Our Voice of Young Science members come from all over the UK; read what some of them have been up, what they are working on, and their reactions to our VoYS workshops.
Taylor & Francis
Taylor & Francis Author Services spoke to early career researchers at our Standing up for Science workshop. They captured responses from some of the early career researchers who attended:
“I was really interested in a comment made by the panel about keeping in mind two or three points you want to make when being interviewed. When I spoke on the radio I had perhaps 45 seconds of airtime and trying to get across four years of research in that timeframe was a challenge! I was also interested to hear from the journalist panel and how they are keen for researchers to come to them rather than the other way, that was definitely encouraging.” – Stephanie Wright
Hilary J Anderson
Hilary is a PhD student at the University of Glasgow and attended our Glasgow media workshop:
It has been my experience that journalists are portrayed as only interested in making headlines rather than to invest in your work. However, after this panel discussion, thankfully my attitude has been changed!
Read Hilary’s blog on the Centre for Cell Engineering website. (5 December 2016)
Dr Federica Giordani
Federica is a post-doctoral researcher at the University of Glasgow and attended our Glasgow peer review workshop. She writes for the Wellcome Trust Centre for Molecular Parasitology on the good and bad of the peer review system:
Peer review is the process by which the contribution of a piece of research is assessed by independent experts in the field before being published in an academic journal. It is a practice of quality-control that aims to make sure that only the most rigorous research is published.
Read Federica’s article: Behind the research: What is the peer review system? (15 November 2016)
Kate, British Institute of Radiology (BIR) member attended our London media workshop:
I often get annoyed at the coverage of science in the media and the misuse of statistics and results.
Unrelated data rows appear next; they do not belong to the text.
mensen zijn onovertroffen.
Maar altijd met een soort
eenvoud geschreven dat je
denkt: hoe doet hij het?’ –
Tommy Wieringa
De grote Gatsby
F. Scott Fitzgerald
Recently, the Brexit “debate” has left me ranting at friends, and I often find myself defending junior doctors on social media. When I received the email from BIR advertising the media workshop, it struck me as an opportunity to learn what I could do to positively influence the public perception of science, and to hear first-hand from journalists about their involvement.
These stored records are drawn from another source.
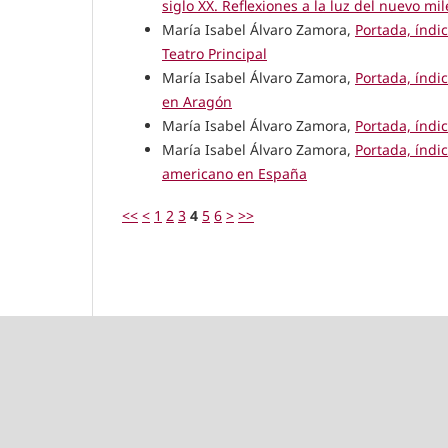
siglo XX. Reflexiones a la luz del nuevo mil
María Isabel Álvaro Zamora,
Portada, índi
Teatro Principal
María Isabel Álvaro Zamora,
Portada, índi
en Aragón
María Isabel Álvaro Zamora,
Portada, índi
María Isabel Álvaro Zamora,
Portada, índi
americano en España
<<
<
1
2
3
4
5
6
>
>>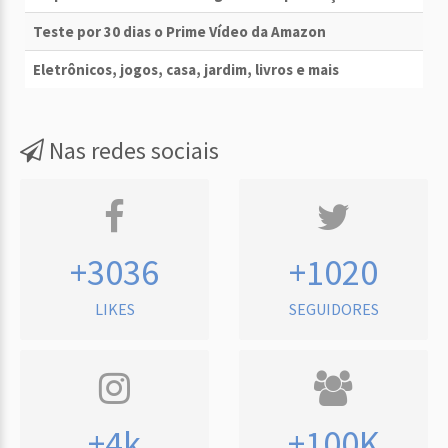
Teste por 30 dias o Prime Vídeo da Amazon
Eletrônicos, jogos, casa, jardim, livros e mais
Nas redes sociais
+3036
+1020
LIKES
SEGUIDORES
+4k
+100K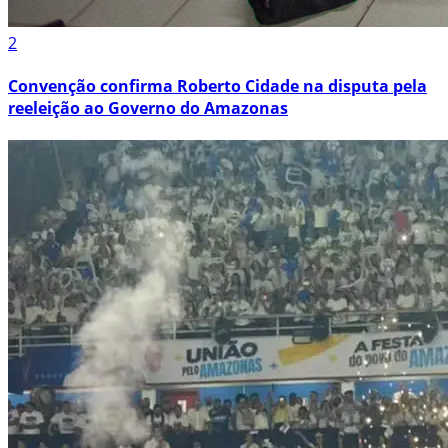
2
Convenção confirma Roberto Cidade na disputa pela
reeleição ao Governo do Amazonas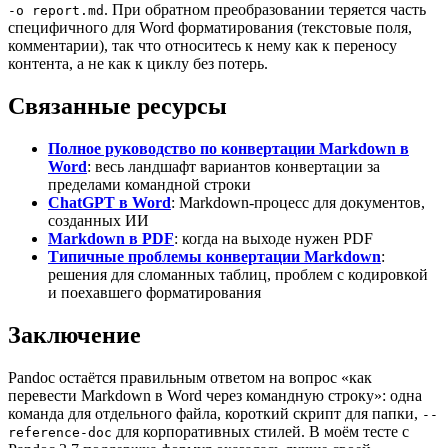
. При обратном преобразовании теряется часть
-o report.md
специфичного для Word форматирования (текстовые поля,
комментарии), так что относитесь к нему как к переносу
контента, а не как к циклу без потерь.
Связанные ресурсы
Полное руководство по конвертации Markdown в
Word
: весь ландшафт вариантов конвертации за
пределами командной строки
ChatGPT в Word
: Markdown-процесс для документов,
созданных ИИ
Markdown в PDF
: когда на выходе нужен PDF
Типичные проблемы конвертации Markdown
:
решения для сломанных таблиц, проблем с кодировкой
и поехавшего форматирования
Заключение
Pandoc остаётся правильным ответом на вопрос «как
перевести Markdown в Word через командную строку»: одна
команда для отдельного файла, короткий скрипт для папки,
--
для корпоративных стилей. В моём тесте с
reference-doc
Olivia, visiting Research Fellow at the London School of Hygiene and Tropical Medicine writes about how science communication can save lives:
As an epidemiologist, the way I communicate with communities impacts my ability to assess risk, understand trends and set up control measures. These skills are integral to my personal development and to public safety. After witnessing the societal impact of misinformation during the Ebola Outbreak in West Africa firsthand, I quickly recognized the necessity to develop these skills further. Therefore, when I heard the charity Sense about Science was running a Standing up for Science media workshop, I didn’t hesitate to get involved, and went along to learn techniques to address scientific misconceptions and better communicate evidence to a wider audience.
Read Olivia’s article in Elsevier on why science communication matters. (13 October 2016)
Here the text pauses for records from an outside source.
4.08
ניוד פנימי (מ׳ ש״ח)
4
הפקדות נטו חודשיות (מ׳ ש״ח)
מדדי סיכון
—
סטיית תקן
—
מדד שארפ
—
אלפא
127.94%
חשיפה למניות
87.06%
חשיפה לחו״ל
Haafizah, Society for Applied Microbiology (SfAM) member writes about challenging bad science in them media:
So, here’s a question… What do you do when you see science based headlines in the news? Do you accept the story because it’s filled with facts and figured? Do you totally disregard it because no doubt it’s been sensationalised? Or are you somewhere in the middle of that spectrum? Can you spot bad science – what do you do about it?